A chuva de perguntas não agradou a Carlos, que respondeu de forma pronta e ríspida:
– Aquilo que eu faço ou deixo de fazer só a mim me diz respeito. Porventura esqueceste o teu lugar, mulher? Não queiras sentir o peso da minha mão. Vai lá tratar das tuas coisas e dá-me de comer. Já me chegam os problemas. E logo hoje, que já arranjei quem nos vai deitar a mão.
Joana recuou, arrependendo-se das palavras proferidas.
– Desculpa-me, não sei como o disse! Mas compreende… estou com medo. Não sei o que digo. E que ajuda é essa?
– O… um amigo ficou de tratar das coisas – respondeu Carlos.
– Eu bem sei que não me devo meter, mas tem cuidado. Muitas vezes os amigos são lobos com pele de cordeiros.
– Agora é que disseste tudo! Não te metas. Vai lá tratar das batatas e deixa estas coisas para os homens – quis concluir Carlos, afastando-a de mais perguntas indiscretas.
Joana voltou-se e seguiu para a cozinha, pesando a vontade de falar com o medo de uma possível retaliação.
– Talvez seja a hora de sairmos de Lisboa e irmos para a província, para um sítio calmo, onde o Miguel pudesse crescer sem nós estarmos a olhar para trás dos ombros.

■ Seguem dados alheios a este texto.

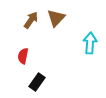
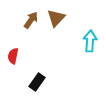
cyan arrow: moved 2 px up
red semicircle: moved 10 px left
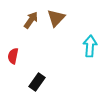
cyan arrow: moved 5 px down
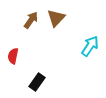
cyan arrow: rotated 30 degrees clockwise
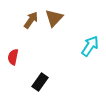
brown triangle: moved 2 px left
red semicircle: moved 1 px down
black rectangle: moved 3 px right
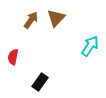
brown triangle: moved 2 px right
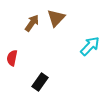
brown arrow: moved 1 px right, 3 px down
cyan arrow: rotated 10 degrees clockwise
red semicircle: moved 1 px left, 1 px down
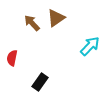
brown triangle: rotated 12 degrees clockwise
brown arrow: rotated 78 degrees counterclockwise
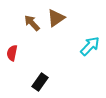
red semicircle: moved 5 px up
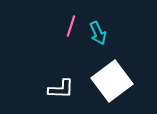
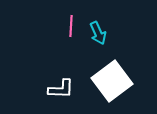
pink line: rotated 15 degrees counterclockwise
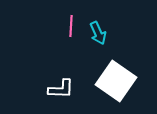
white square: moved 4 px right; rotated 18 degrees counterclockwise
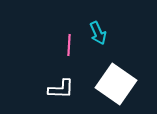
pink line: moved 2 px left, 19 px down
white square: moved 3 px down
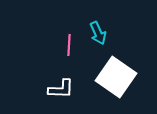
white square: moved 7 px up
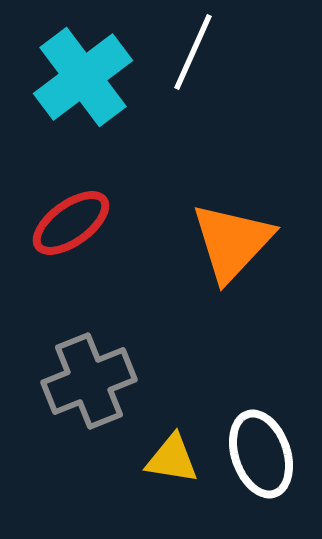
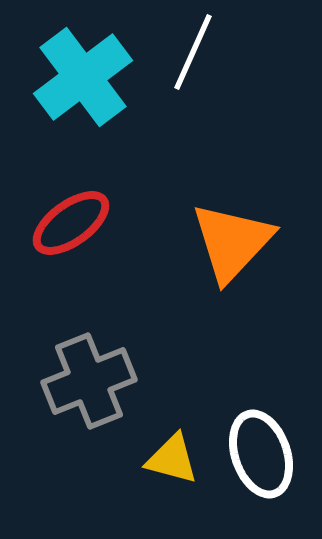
yellow triangle: rotated 6 degrees clockwise
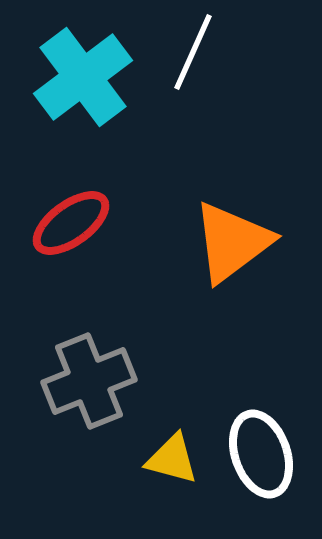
orange triangle: rotated 10 degrees clockwise
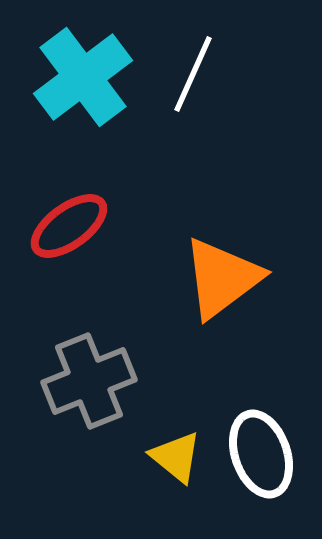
white line: moved 22 px down
red ellipse: moved 2 px left, 3 px down
orange triangle: moved 10 px left, 36 px down
yellow triangle: moved 4 px right, 2 px up; rotated 24 degrees clockwise
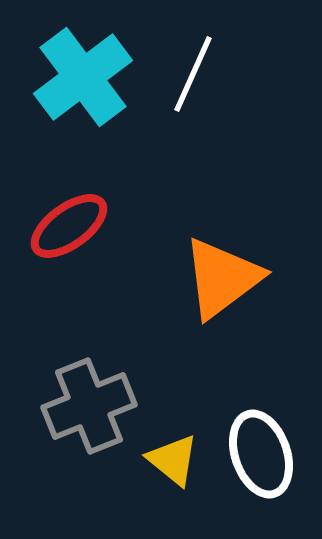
gray cross: moved 25 px down
yellow triangle: moved 3 px left, 3 px down
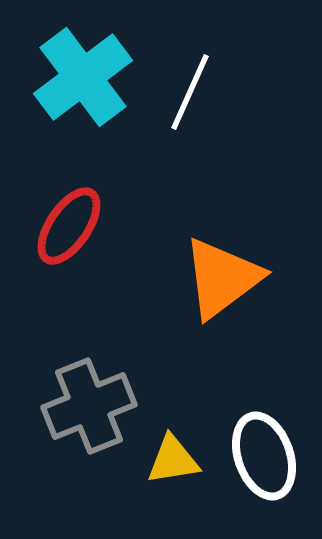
white line: moved 3 px left, 18 px down
red ellipse: rotated 20 degrees counterclockwise
white ellipse: moved 3 px right, 2 px down
yellow triangle: rotated 48 degrees counterclockwise
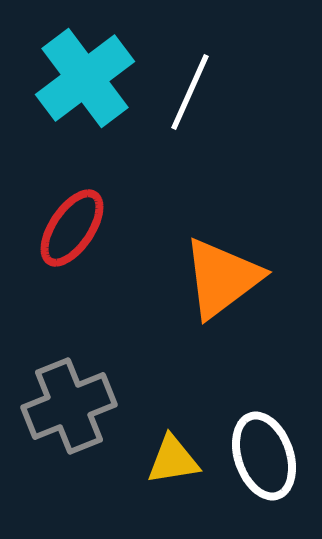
cyan cross: moved 2 px right, 1 px down
red ellipse: moved 3 px right, 2 px down
gray cross: moved 20 px left
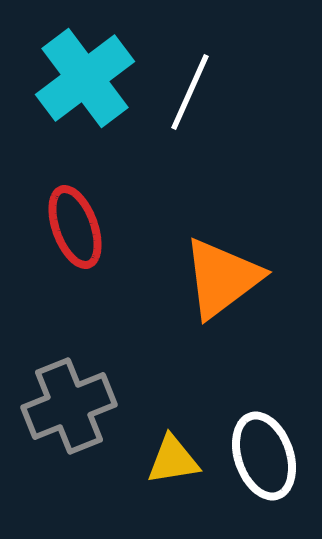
red ellipse: moved 3 px right, 1 px up; rotated 54 degrees counterclockwise
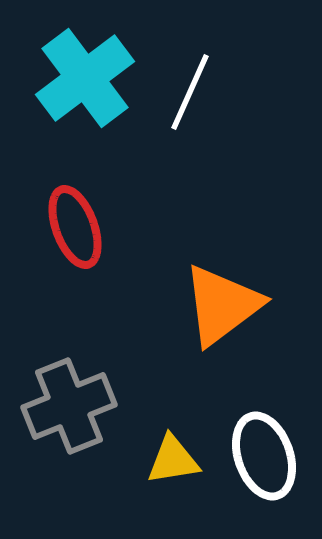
orange triangle: moved 27 px down
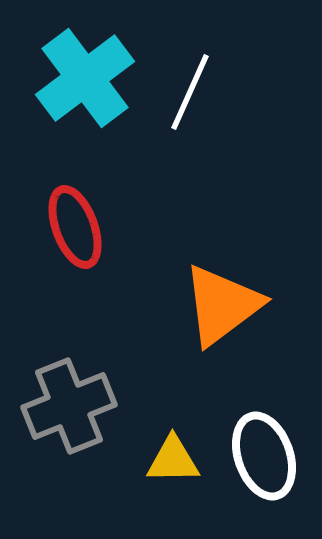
yellow triangle: rotated 8 degrees clockwise
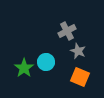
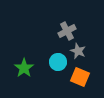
cyan circle: moved 12 px right
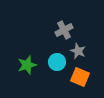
gray cross: moved 3 px left, 1 px up
cyan circle: moved 1 px left
green star: moved 3 px right, 3 px up; rotated 18 degrees clockwise
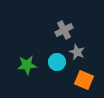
gray star: moved 1 px left, 1 px down
green star: rotated 12 degrees clockwise
orange square: moved 4 px right, 3 px down
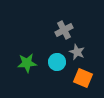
green star: moved 2 px up
orange square: moved 1 px left, 2 px up
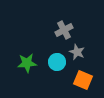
orange square: moved 2 px down
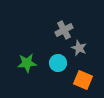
gray star: moved 2 px right, 4 px up
cyan circle: moved 1 px right, 1 px down
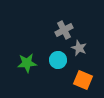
cyan circle: moved 3 px up
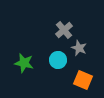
gray cross: rotated 12 degrees counterclockwise
green star: moved 3 px left; rotated 18 degrees clockwise
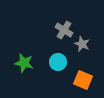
gray cross: rotated 18 degrees counterclockwise
gray star: moved 3 px right, 4 px up
cyan circle: moved 2 px down
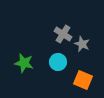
gray cross: moved 1 px left, 4 px down
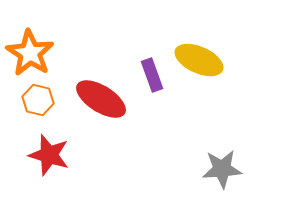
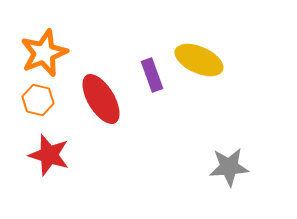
orange star: moved 14 px right; rotated 18 degrees clockwise
red ellipse: rotated 27 degrees clockwise
gray star: moved 7 px right, 2 px up
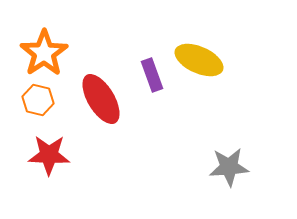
orange star: rotated 12 degrees counterclockwise
red star: rotated 15 degrees counterclockwise
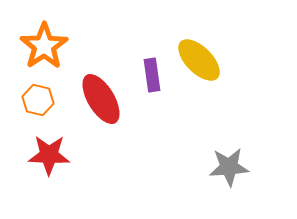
orange star: moved 7 px up
yellow ellipse: rotated 21 degrees clockwise
purple rectangle: rotated 12 degrees clockwise
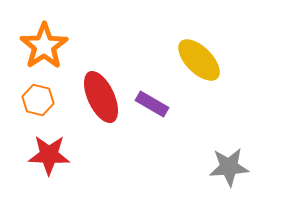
purple rectangle: moved 29 px down; rotated 52 degrees counterclockwise
red ellipse: moved 2 px up; rotated 6 degrees clockwise
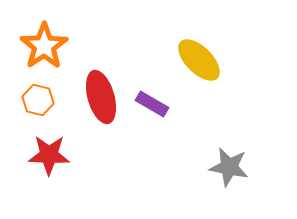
red ellipse: rotated 9 degrees clockwise
gray star: rotated 15 degrees clockwise
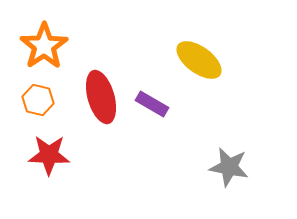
yellow ellipse: rotated 9 degrees counterclockwise
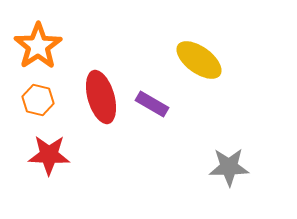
orange star: moved 6 px left
gray star: rotated 12 degrees counterclockwise
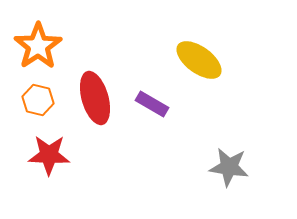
red ellipse: moved 6 px left, 1 px down
gray star: rotated 9 degrees clockwise
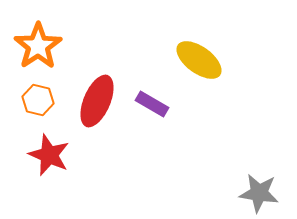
red ellipse: moved 2 px right, 3 px down; rotated 39 degrees clockwise
red star: rotated 21 degrees clockwise
gray star: moved 30 px right, 26 px down
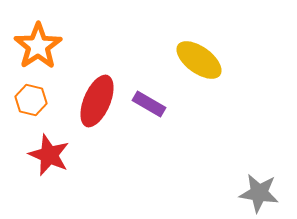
orange hexagon: moved 7 px left
purple rectangle: moved 3 px left
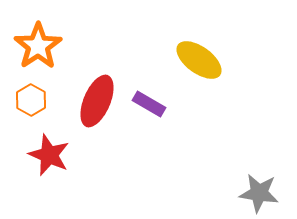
orange hexagon: rotated 16 degrees clockwise
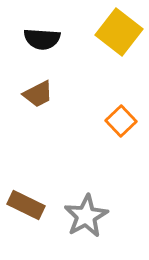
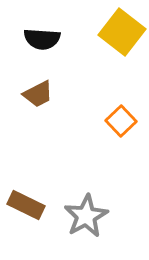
yellow square: moved 3 px right
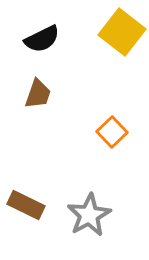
black semicircle: rotated 30 degrees counterclockwise
brown trapezoid: rotated 44 degrees counterclockwise
orange square: moved 9 px left, 11 px down
gray star: moved 3 px right, 1 px up
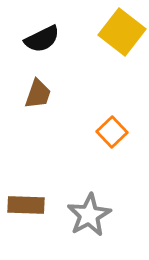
brown rectangle: rotated 24 degrees counterclockwise
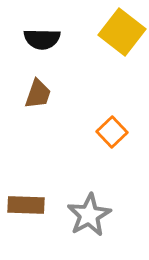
black semicircle: rotated 27 degrees clockwise
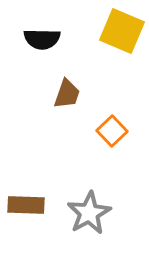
yellow square: moved 1 px up; rotated 15 degrees counterclockwise
brown trapezoid: moved 29 px right
orange square: moved 1 px up
gray star: moved 2 px up
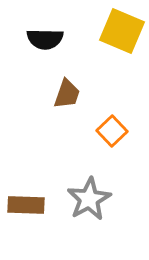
black semicircle: moved 3 px right
gray star: moved 14 px up
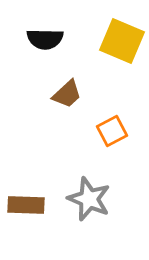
yellow square: moved 10 px down
brown trapezoid: rotated 28 degrees clockwise
orange square: rotated 16 degrees clockwise
gray star: rotated 21 degrees counterclockwise
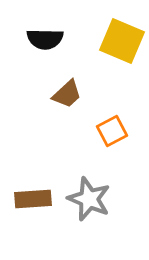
brown rectangle: moved 7 px right, 6 px up; rotated 6 degrees counterclockwise
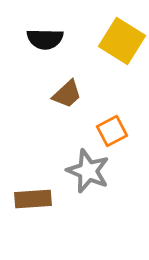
yellow square: rotated 9 degrees clockwise
gray star: moved 1 px left, 28 px up
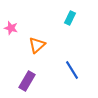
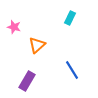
pink star: moved 3 px right, 1 px up
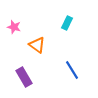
cyan rectangle: moved 3 px left, 5 px down
orange triangle: rotated 42 degrees counterclockwise
purple rectangle: moved 3 px left, 4 px up; rotated 60 degrees counterclockwise
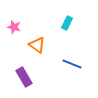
blue line: moved 6 px up; rotated 36 degrees counterclockwise
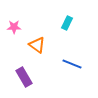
pink star: rotated 16 degrees counterclockwise
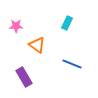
pink star: moved 2 px right, 1 px up
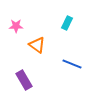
purple rectangle: moved 3 px down
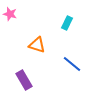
pink star: moved 6 px left, 12 px up; rotated 16 degrees clockwise
orange triangle: rotated 18 degrees counterclockwise
blue line: rotated 18 degrees clockwise
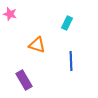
blue line: moved 1 px left, 3 px up; rotated 48 degrees clockwise
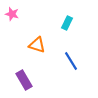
pink star: moved 2 px right
blue line: rotated 30 degrees counterclockwise
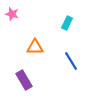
orange triangle: moved 2 px left, 2 px down; rotated 18 degrees counterclockwise
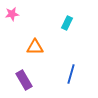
pink star: rotated 24 degrees counterclockwise
blue line: moved 13 px down; rotated 48 degrees clockwise
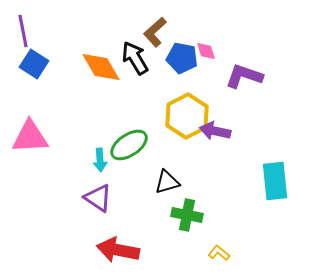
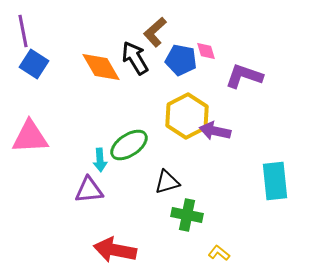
blue pentagon: moved 1 px left, 2 px down
purple triangle: moved 9 px left, 8 px up; rotated 40 degrees counterclockwise
red arrow: moved 3 px left
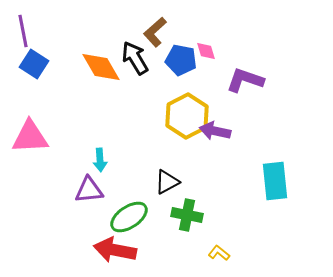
purple L-shape: moved 1 px right, 4 px down
green ellipse: moved 72 px down
black triangle: rotated 12 degrees counterclockwise
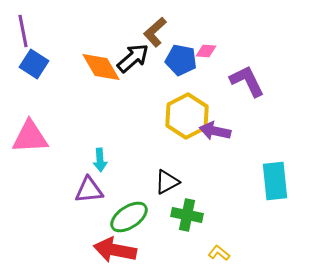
pink diamond: rotated 70 degrees counterclockwise
black arrow: moved 2 px left; rotated 80 degrees clockwise
purple L-shape: moved 2 px right, 1 px down; rotated 45 degrees clockwise
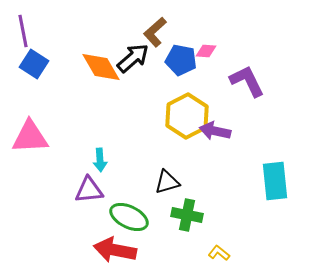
black triangle: rotated 12 degrees clockwise
green ellipse: rotated 60 degrees clockwise
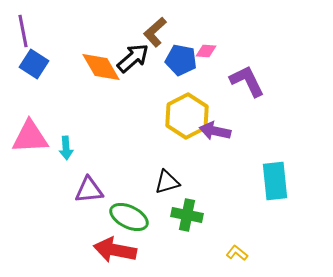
cyan arrow: moved 34 px left, 12 px up
yellow L-shape: moved 18 px right
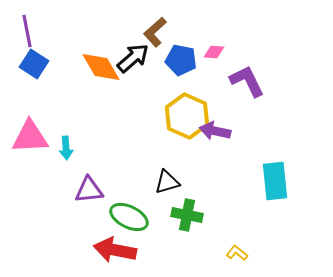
purple line: moved 4 px right
pink diamond: moved 8 px right, 1 px down
yellow hexagon: rotated 9 degrees counterclockwise
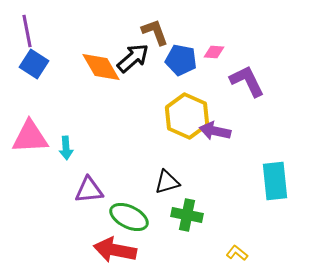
brown L-shape: rotated 112 degrees clockwise
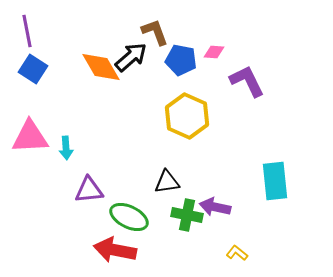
black arrow: moved 2 px left, 1 px up
blue square: moved 1 px left, 5 px down
purple arrow: moved 76 px down
black triangle: rotated 8 degrees clockwise
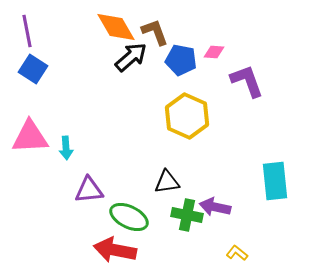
orange diamond: moved 15 px right, 40 px up
purple L-shape: rotated 6 degrees clockwise
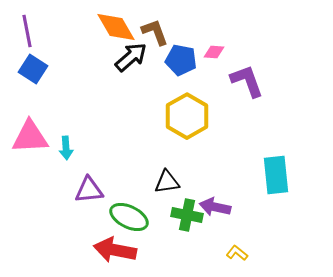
yellow hexagon: rotated 6 degrees clockwise
cyan rectangle: moved 1 px right, 6 px up
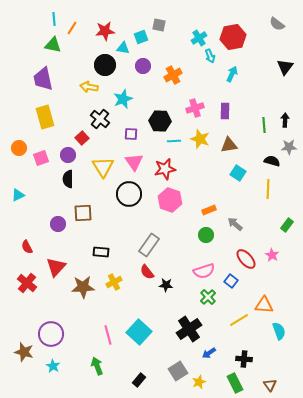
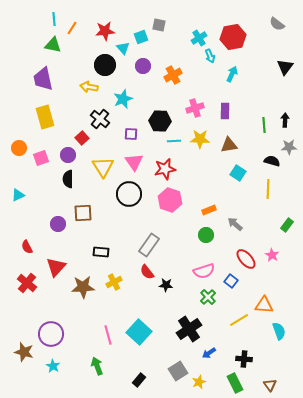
cyan triangle at (123, 48): rotated 40 degrees clockwise
yellow star at (200, 139): rotated 18 degrees counterclockwise
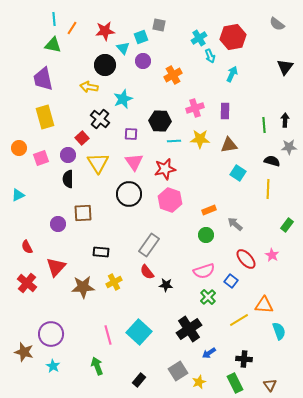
purple circle at (143, 66): moved 5 px up
yellow triangle at (103, 167): moved 5 px left, 4 px up
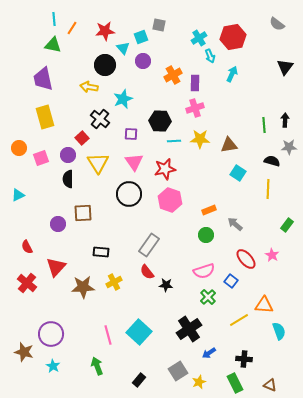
purple rectangle at (225, 111): moved 30 px left, 28 px up
brown triangle at (270, 385): rotated 32 degrees counterclockwise
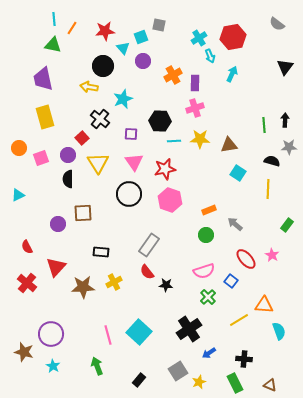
black circle at (105, 65): moved 2 px left, 1 px down
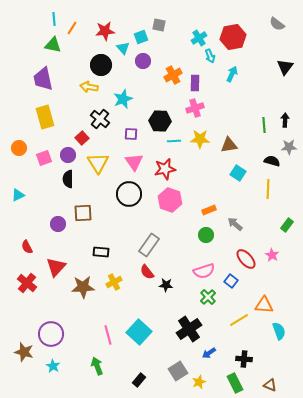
black circle at (103, 66): moved 2 px left, 1 px up
pink square at (41, 158): moved 3 px right
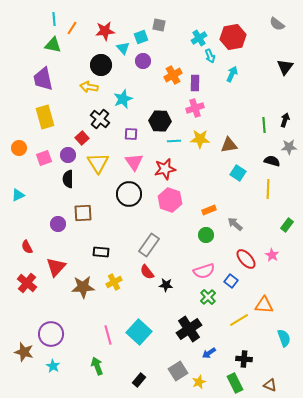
black arrow at (285, 120): rotated 16 degrees clockwise
cyan semicircle at (279, 331): moved 5 px right, 7 px down
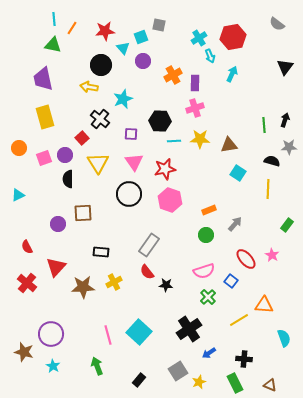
purple circle at (68, 155): moved 3 px left
gray arrow at (235, 224): rotated 91 degrees clockwise
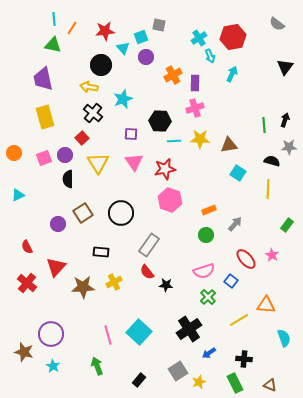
purple circle at (143, 61): moved 3 px right, 4 px up
black cross at (100, 119): moved 7 px left, 6 px up
orange circle at (19, 148): moved 5 px left, 5 px down
black circle at (129, 194): moved 8 px left, 19 px down
brown square at (83, 213): rotated 30 degrees counterclockwise
orange triangle at (264, 305): moved 2 px right
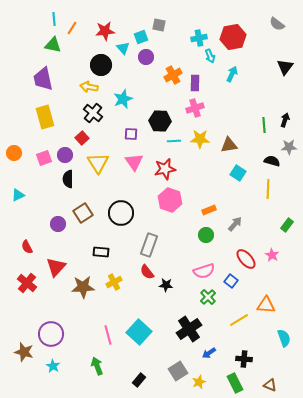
cyan cross at (199, 38): rotated 21 degrees clockwise
gray rectangle at (149, 245): rotated 15 degrees counterclockwise
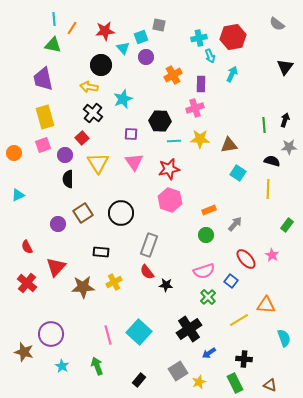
purple rectangle at (195, 83): moved 6 px right, 1 px down
pink square at (44, 158): moved 1 px left, 13 px up
red star at (165, 169): moved 4 px right
cyan star at (53, 366): moved 9 px right
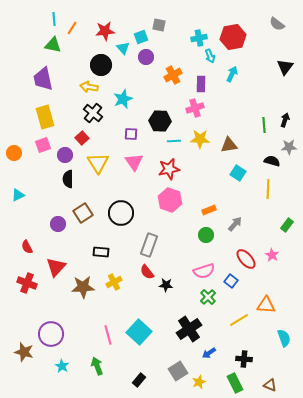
red cross at (27, 283): rotated 18 degrees counterclockwise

Contrariamente ao que Joana pensara, Carlos não respondeu. Seguiu para o quarto onde o filho dormia, tentando alhear-se de todos os dilemas que rodeavam a família. Ficou ao seu lado durante algum tempo, remoendo as palavras da esposa e equacionando os prós e os contras de uma mudança. Habituara-se à cidade e gostava da sua agitação. Entretanto, a estadia tornara-se perigosa e ameaçava descambar para um rebuliço de problemas. Ainda que o lamentasse, abandonar a cidade poderia ser a melhor opção. Cedendo ou não o relógio, conhecendo ou não o segredo, qualquer que fosse o seu significado, corria sempre o risco de se transformar em comida para peixe. De súbito, soube o que teria de fazer. Resgatou o relógio de bolso, abriu a duas tampas e retirou o papel enigmático. Durante algum tempo repetiu o texto até o ter decorado. Rasgou então o papel em duas metades, guardou a primeira parte no relógio e queimou a outra. Supôs que assim poderia negociar a segurança da família em troca da informação.